Die Fuchsenjagd.

[138] Vor einigen Jahren ging ein Jäger von Villasur eines Abends hinunter an die Albula auf die Fuchsenjagd. Lange wollte kein Fuchs kommen. Endlich, um Mitternacht, kam eine ganze Schaar Füchse, und er wollte schießen. Das Gewehr ging aber nie los, so oft er auch neues Pulver aufschütten mochte; das ärgerte ihn, mehr aber noch der Umstand, daß die Bestien das Aas rein wegfraßen und zuletzt beim Weggehen ganz gemüthlich mit der rechten Tatze die Schnauze säuberten und Einer nach dem Andern hart an ihm vorbei in bedächtigstem Schritte wegging.

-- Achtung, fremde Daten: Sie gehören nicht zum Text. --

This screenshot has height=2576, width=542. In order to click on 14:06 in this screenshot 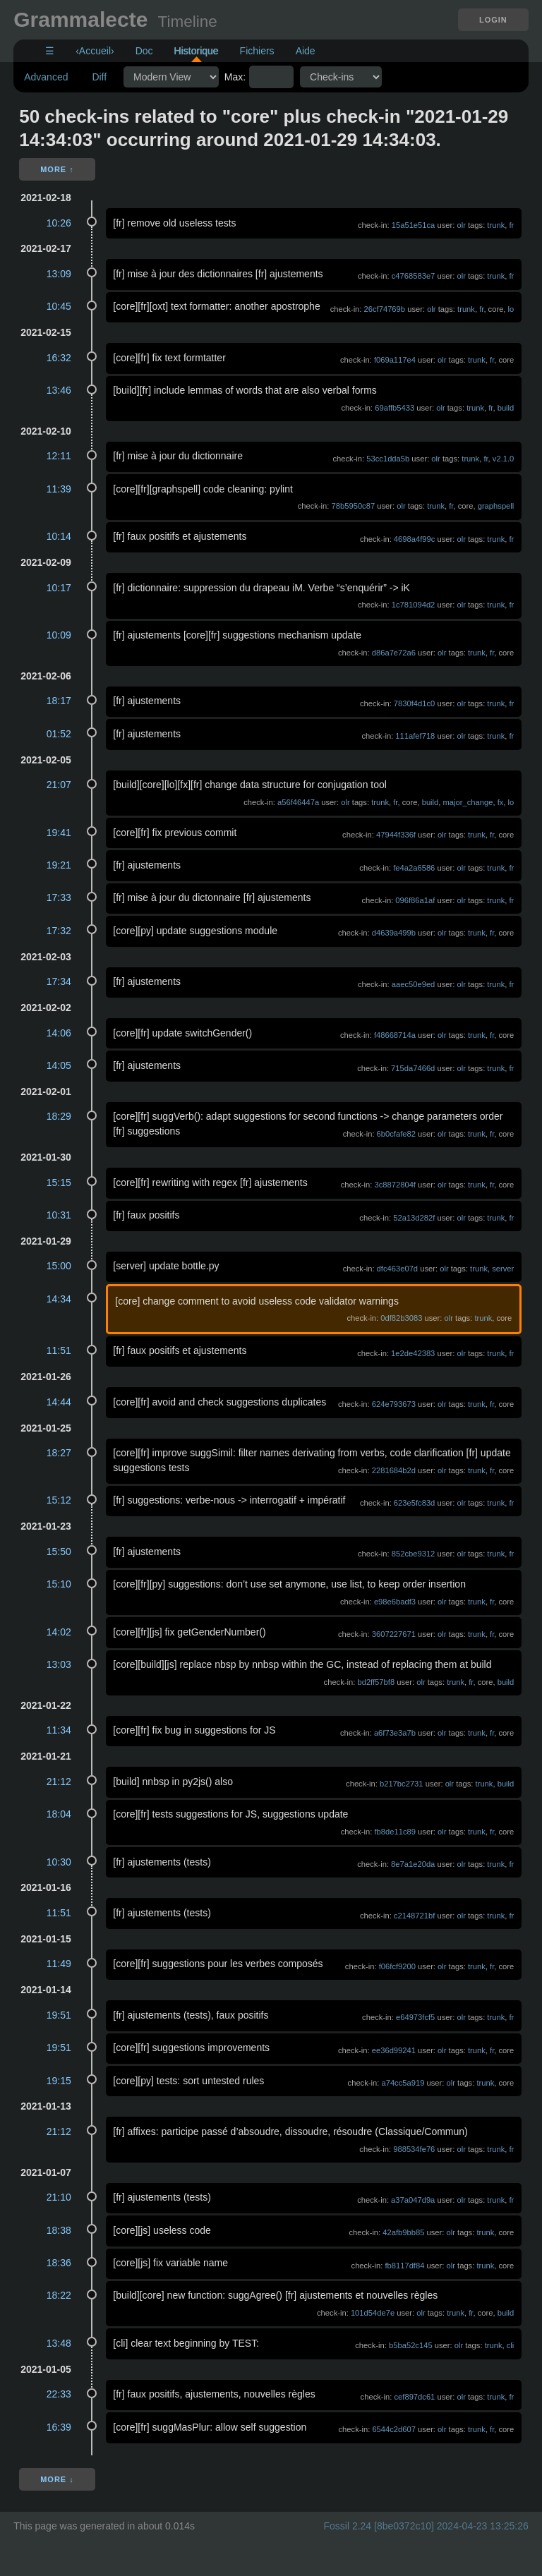 , I will do `click(59, 1033)`.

Der Aerger des Jägers war zu mächtig, als daß er dem Pfarrer, seinem Busenfreunde, nicht sein Ungemach mittheilte. Der Pfarrer aber wußte Rath und versprach, in dieser Sache ihm zu helfen.

Am folgenden Abende gingen sie Beide auf den Anstand. Punkt die Zwölfe kam ein Fuchs, gleich darauf ein Zweiter, dann ein Dritter, so fort, bis daß deren etwa 30 beisammen waren, die nun am Aase sich gütlich thaten.[138]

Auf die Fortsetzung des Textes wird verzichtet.